Restoring and managing Kirkharle: a perpective from owner John Anderson
I would like to remind you that Kirkharle is but a piece in a much larger jigsaw; its importance lies not just in the tangible way it marks Brown’s life, but also by virtue of it acting as an interface between the rural economy and the wider general public. Unfortunately over the years, farmers have increasingly become disengaged from their ultimate customer, the consumer. As such the effort and care that goes into producing high quality food hasn’t been adequately appreciated; neither has it been reflected in the price at the farm gate. With a much keener interest in cooking and the quality of ingredients, together with a growing concern as to the security of food security, this lack of perception is starting to change. Equally farmers and landowners have not been good at encouraging people to enjoy the countryside, almost viewing land as their total private preserve; yet we depend on customers buying our food, as well as being willing to subsidise its production. We need to realise that by way of return, we must be perceived as looking after our precious landscape, as well as the living creatures and plants that go to make it so interesting and enjoyable; and above all, people need to feel welcomed.

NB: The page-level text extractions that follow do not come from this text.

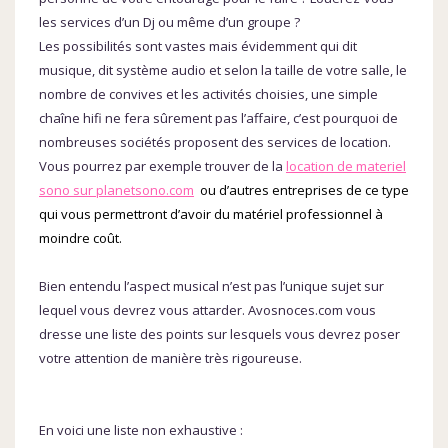
les services d’un Dj ou même d’un groupe ?
Les possibilités sont vastes mais évidemment qui dit
musique, dit système audio et selon la taille de votre salle, le
nombre de convives et les activités choisies, une simple
chaîne hifi ne fera sûrement pas l’affaire, c’est pourquoi de
nombreuses sociétés proposent des services de location.
Vous pourrez par exemple trouver de la
location de materiel
sono sur planetsono.com
ou d’autres entreprises de ce type
qui vous permettront d’avoir du matériel professionnel à
moindre coût.
Bien entendu l’aspect musical n’est pas l’unique sujet sur
lequel vous devrez vous attarder. Avosnoces.com vous
dresse une liste des points sur lesquels vous devrez poser
votre attention de manière très rigoureuse.
En voici une liste non exhaustive :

Kirkharle will never represent one of Brown’s greatest works; its modesty rather pertinently reflects that we are in an age of austerity. However its creation is a statement of hope for the future; with free public access the intention is that people of all ages and abilities can visit and witness its development over the years; in so doing, we hope very much they will enjoy the experience. It is what Lancelot Capability Brown would have wanted with his vision all those years ago.